Department of Chemistry and Chemical Biology, University of New Mexico, Albuquerque, NM 87131, USA.
Biochemistry. 2012 Sep 4;51(35):7000-16. doi: 10.1021/bi301059m. Epub 2012 Aug 20.
The hotdog-fold enzyme 4-hydroxybenzoyl-coenzyme A (4-HB-CoA) thioesterase from Arthrobacter sp. strain AU catalyzes the hydrolysis of 4-HB-CoA to form 4-hydroxybenzoate (4-HB) and coenzyme A (CoA) in the final step of the 4-chlorobenzoate dehalogenation pathway. Guided by the published X-ray structures of the liganded enzyme (Thoden, J. B., Zhuang, Z., Dunaway-Mariano, D., and Holden H. M. (2003) J. Biol. Chem. 278, 43709-43716), a series of site-directed mutants were prepared for testing the roles of active site residues in substrate binding and catalysis. The mutant thioesterases were subjected to X-ray structure determination to confirm retention of the native fold, and in some cases, to reveal changes in the active site configuration. In parallel, the wild-type and mutant thioesterases were subjected to transient and steady-state kinetic analysis, and to (18)O-solvent labeling experiments. Evidence is provided that suggests that Glu73 functions in nucleophilic catalysis, that Gly65 and Gln58 contribute to transition-state stabilization via hydrogen bond formation with the thioester moiety and that Thr77 orients the water nucleophile for attack at the 4-hydroxybenzoyl carbon of the enzyme-anhydride intermediate. The replacement of Glu73 with Asp was shown to switch the function of the carboxylate residue from nucleophilic catalysis to base catalysis and thus, the reaction from a two-step process involving a covalent enzyme intermediate to a single-step hydrolysis reaction. The E73D/T77A double mutant regained most of the catalytic efficiency lost in the E73D single mutant. The results from (31)P NMR experiments indicate that the substrate nucleotide unit is bound to the enzyme surface. Kinetic analysis of site-directed mutants was carried out to determine the contributions made by Arg102, Arg150, Ser120, and Thr121 in binding the nucleotide unit. Lastly, we show by kinetic and X-ray analyses of Asp31, His64, and Glu78 site-directed mutants that these three active site residues are important for productive binding of the substrate 4-hydroxybenzoyl ring.

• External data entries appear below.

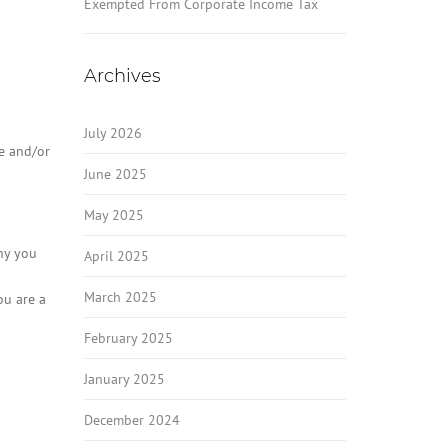
Exempted From Corporate Income Tax
Archives
July 2026
me and/or
June 2025
May 2025
why you
April 2025
March 2025
ou are a
February 2025
January 2025
December 2024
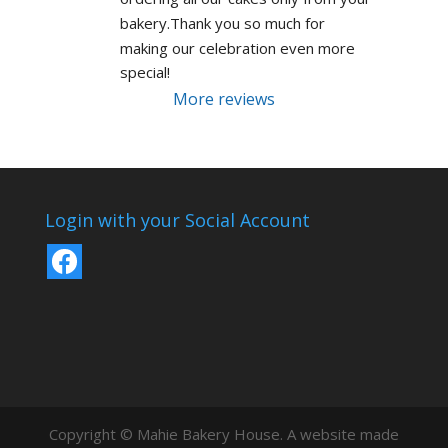
bakery.Thank you so much for 
making our celebration even more 
special!
More reviews
Login with your Social Account
Copyright © Mahie Bakery House. A website made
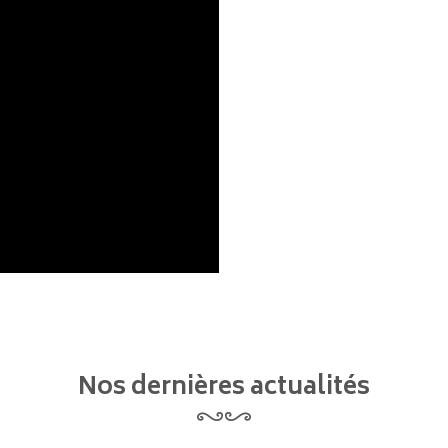
Nos dernières actualités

来自节杆菌属 AU 菌株的热狗折叠酶 4-羟基苯甲酰辅酶 A(4-HB-CoA)硫酯酶在 4-氯苯甲酸脱卤途径的最后一步催化 4-HB-CoA 水解生成 4-羟基苯甲酸(4-HB)和辅酶 A(CoA)。根据已发表的配体酶的 X 射线结构(Thoden,J. B.,Zhuang,Z.,Dunaway-Mariano,D.,和 Holden H. M.(2003)J. Biol. Chem. 278,43709-43716),设计了一系列定点突变体来测试活性位点残基在底物结合和催化中的作用。突变硫酯酶进行 X 射线结构测定以确认保留天然折叠,在某些情况下,揭示活性位点构象的变化。同时,野生型和突变硫酯酶进行瞬态和稳态动力学分析以及(18)O-溶剂标记实验。提供的证据表明,Glu73 在亲核催化中起作用,Gly65 和 Gln58 通过与硫酯部分形成氢键来促进过渡态稳定,而 Thr77 或定向水分子亲核试剂攻击酶-酰基中间物的 4-羟基苯甲酰碳。用 Asp 替换 Glu73 表明羧酸盐残基的功能从亲核催化转变为碱催化,因此,反应从涉及共价酶中间物的两步过程转变为单步水解反应。E73D/T77A 双突变体恢复了 E73D 单突变体丢失的大部分催化效率。31P NMR 实验的结果表明,底物核苷酸单元与酶表面结合。对定点突变体的动力学分析表明 Arg102、Arg150、Ser120 和 Thr121 对结合核苷酸单元有贡献。最后,我们通过对 Asp31、His64 和 Glu78 定点突变体的动力学和 X 射线分析表明,这三个活性位点残基对底物 4-羟基苯甲酰环的有效结合很重要。